Lately I have no idea how to express my feelings and thought that is in my mind, therefore I have been using songs to express myself. This song “我以为” by 品冠 is the most perfect song right now to express everything inside me - what I think and how I feel.
"你说不想有天让我知道
你对他 有那么好
你说会懂 我的失落
不是靠宽容 就能够解脱"
I remembered he once told me: "I don't know how to tell you this and I don't know how to explain it to you. It's very complicated and I don't really want you to know, because it's gonna hurt you." I don't exactly understand what is he trying to tell me but I said to him: "I think I understand what you're going through but I couldn't tolerate everything, tolerance can't solve everything that have just happened."
"我以为我出现的时候刚好
你和他 正说要分开
我以为你 已对他不再期待
不纵容他再给你伤害"
Few months back in the past: I knew that he broke up with her and I thought he has no intend to go back to her.
"我以为我的温柔
能给你整个宇宙
我以为我能全力
填满你感情的缺口
专心陪在你左右
弥补他一切的错
也许我太过天真
以为奇迹会发生"
For once I thought that I have gave him my best and tried my best to give him happiness but I think I'm too naive to hope that he will be treating me back as how I have treated him.
"我以为终究你会慢慢明白
他的心 已不在你身上
我的关心你依然无动于衷
我的以为只是我以为"
After all the time that we spend together, I thought he understand all the things that I have done for him.

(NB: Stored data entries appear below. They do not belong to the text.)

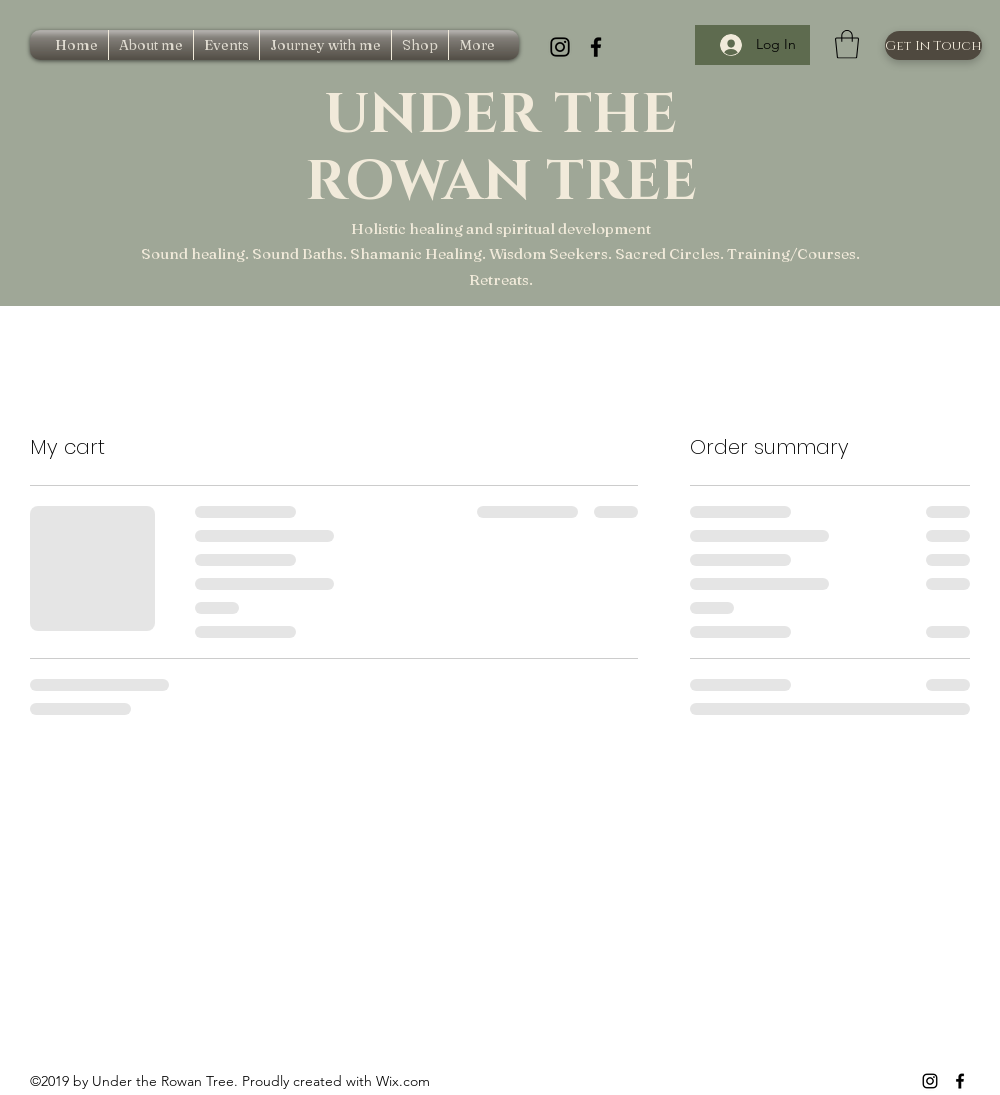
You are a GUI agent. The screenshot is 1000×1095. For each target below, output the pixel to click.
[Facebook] (596, 47)
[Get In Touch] (933, 45)
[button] (847, 44)
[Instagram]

Unfortunately, I am just wasting all my time, it was just only my thought, and it's still only my own thought.
"他让你红了眼眶
你却还笑着原谅
原来你早就想好
你要留在谁的身旁
我以为我够坚强
却一天天的失望
少给我一点希望
希望就不是奢望"
After a long time, I started to realised that he has already made his choice at the very beginning, that is why no matter how bad she treated him, he continue to forgive her. After all this drama, I thought that I can be very strong but I got more and more disappointed everyday because he has given me lots of hope. Now, how I wish that we never meet before and there shall be no hope at all.